Porque la neta, compas, por más que uno le ladre al sistema y le mueva la colita al porvenir, hay raza bien miada que ve una oficina, una credencial con cargo, y se les infla el pecho como pan de feria. Gente que llegó dizque a transformar, pero a la mera hora resultaron más rancios que galleta vieja de animalito. Se vuelven los jefecitos del “no se puede”, los meros machuchones del “regrese el martes con copia de su alma”, y con eso te frenan más que caseta en colonia fifí. Y ni qué decir del cuatismo y el nepotismo, que se reparten las chambas como si fueran caguamas en tardeada de adolescentes, dejando fuera a los que sí traen corazón de barrio y cerebro en modo activo.

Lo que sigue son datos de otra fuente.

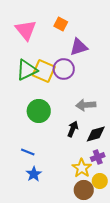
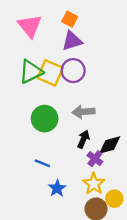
purple triangle: (79, 47) -> (72, 41), moved
gray arrow: (86, 105) -> (83, 112), moved
blue line: (28, 152) -> (42, 163), moved
purple cross: (98, 157) -> (95, 159), moved, turned -32
blue star: (34, 174) -> (57, 188), moved

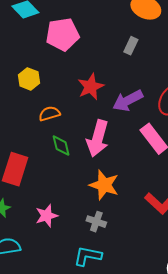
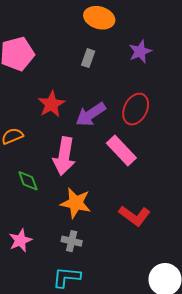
green diamond: (61, 146) -> (28, 181), moved

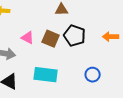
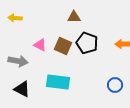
blue circle: (93, 75) -> (115, 85), moved

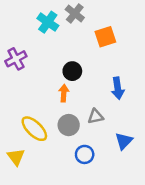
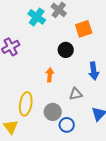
black circle: (72, 71) -> (66, 50), moved
gray circle: (69, 125) -> (53, 112), moved
yellow ellipse: (34, 129) -> (26, 104), turned 55

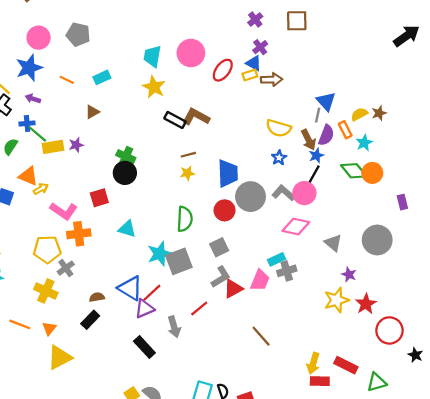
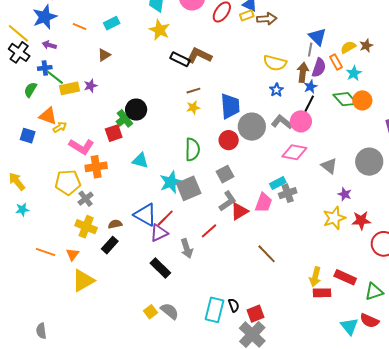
brown arrow: (309, 140) -> (303, 72), turned -144
green cross: (126, 157) -> (125, 118), moved, turned 30
yellow cross: (46, 291) -> (86, 227), moved
red star: (366, 304) -> (361, 220), turned 30

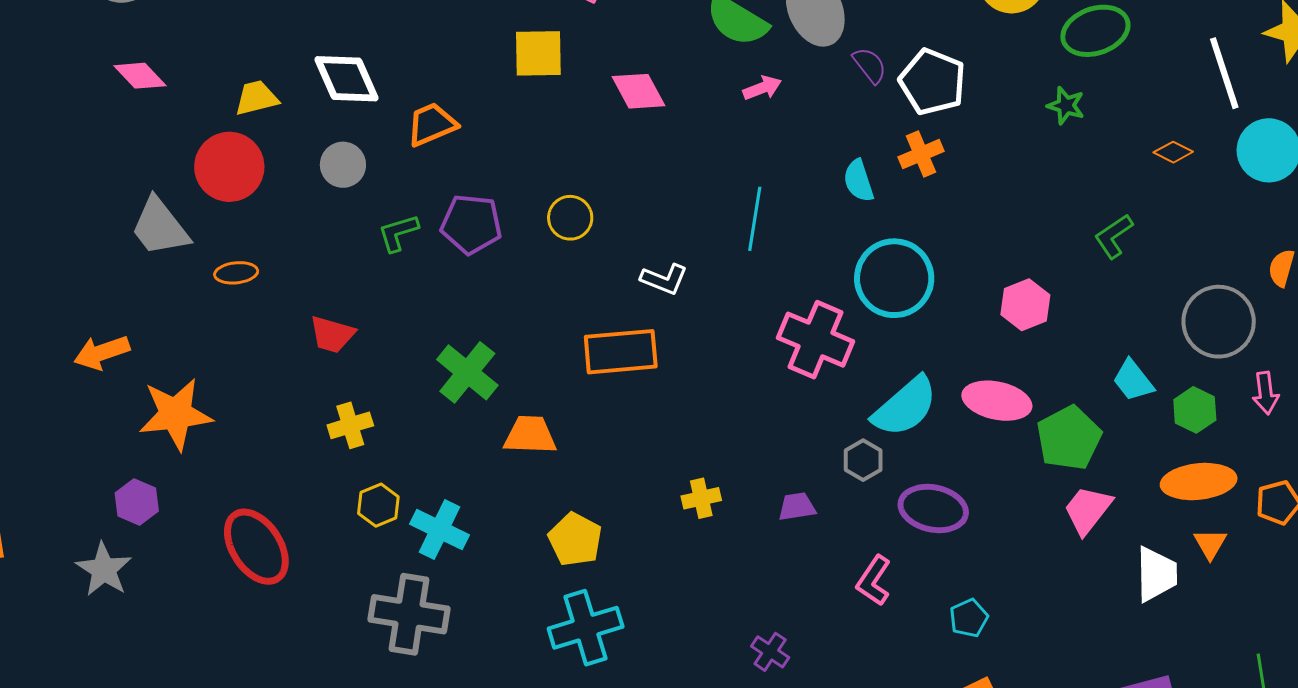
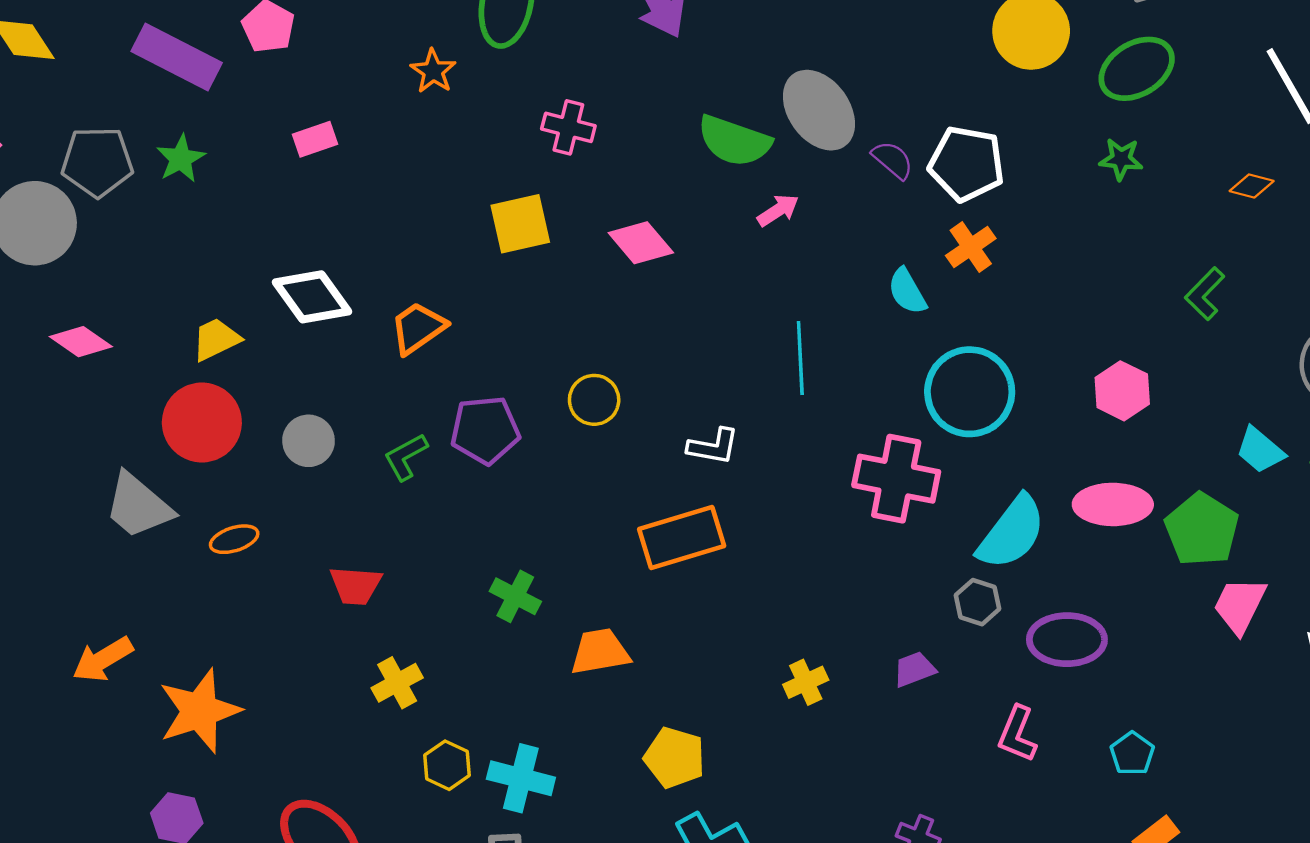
gray circle: (343, 165) -> (309, 441), moved
green cross: (467, 372) -> (515, 596), size x0.7

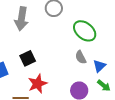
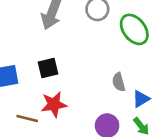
green ellipse: (85, 31) -> (134, 29), moved

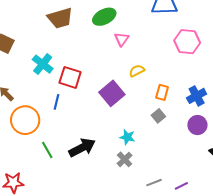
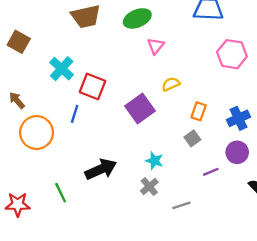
green line: (47, 150) -> (61, 193), moved
gray line: (154, 183) -> (181, 205), moved
purple line: (181, 186) -> (211, 172), moved

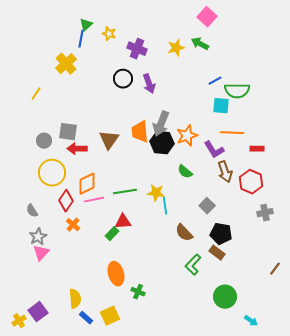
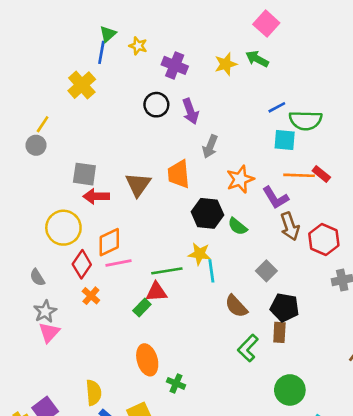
gray arrow: (161, 124) -> (210, 147), moved, size x0.7
gray circle: (44, 141) -> (36, 145), moved
black hexagon: (162, 143) -> (207, 213), moved
red rectangle: (257, 149) -> (321, 174), moved, turned 40
green line: (125, 192) -> (167, 271), moved
brown rectangle: (217, 253) -> (279, 332), turned 56

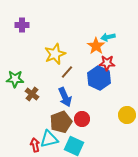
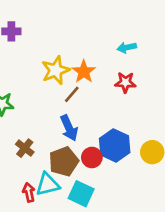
orange star: (96, 46) -> (84, 72), moved
blue hexagon: (99, 78) -> (115, 145), moved
brown cross: (32, 94) -> (25, 148), moved

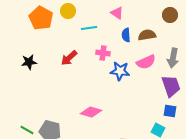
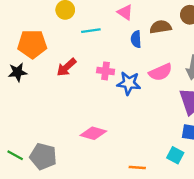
orange pentagon: (41, 18) -> (32, 44), moved, turned -30
brown semicircle: (147, 35) -> (161, 27), moved
pink cross: (103, 53) -> (106, 71), moved

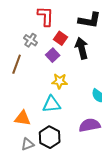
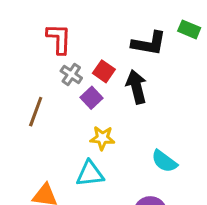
red L-shape: (46, 16) -> (59, 39), moved
gray cross: (31, 40) -> (71, 74), moved

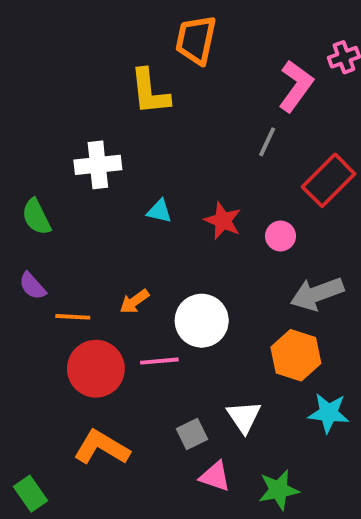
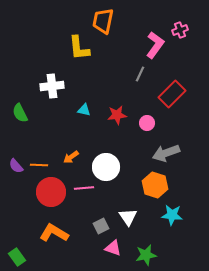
red star: (223, 221) -> (117, 115), turned -30
purple semicircle: (32, 286) -> (16, 166), moved

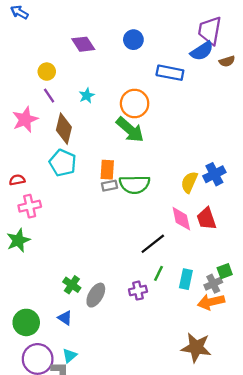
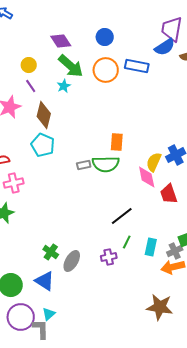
orange circle: (135, 103) -> (106, 70), moved
green arrow: (130, 130) -> (71, 66), moved
orange rectangle: (107, 170) -> (117, 142), moved
pink diamond: (181, 219) -> (147, 177), moved
blue triangle: (65, 318) -> (45, 281), size x1.5

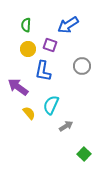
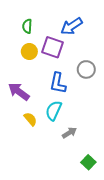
purple square: (50, 45) -> (53, 47), size x1.5
blue L-shape: (43, 71) -> (58, 83), moved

Y uno que viene de andar pidiendo lomito por el bienestar colectivo, pues sí se emperra. Porque mira tú, cuando la banda se organiza, le mete corazón, suda la camiseta y hasta vende el Play pa’ asistir a la asamblea, ¿y pa’ qué? Pa’ que llegue el licenciado con su pluma Montblanc y cara de “no me hables sin cita previa” y te mande a la congeladora con una sonrisa de vendedor de seguros.
Pero tampoco se trata de caer en el drama sabrosón nomás pa’ lucirse como intelectual de cafetería de la Roma. Aquí el punto, mis queridos seres sintientes de dos patas, es que ni la burocracia, ni los mini caciques, ni los iluminados de pasillo, deben quitarnos el antojo de un México más justo, más chido, y menos tramitológico. Porque neta, la transformación real no viene en sobres de manila, ni se imprime con sello de oficialía de partes.
Eso sí, hay que andarse bien truchas. Porque donde hay hueso, hay pleito. Y donde hay presupuesto, salen hasta los primos de la tía de la novia del compadre. Por eso hay que tener olfato fino pa' cachar al infiltrado, al que se dice “del pueblo” pero que en la primera oportunidad te cobra la cooperación “voluntaria” pa’ entrar al comité. O al otro, el que llegó al puesto con la consigna de servir, pero ya lo ves en la Suburban con aire de virrey y guarura con más lentes oscuros que ideas.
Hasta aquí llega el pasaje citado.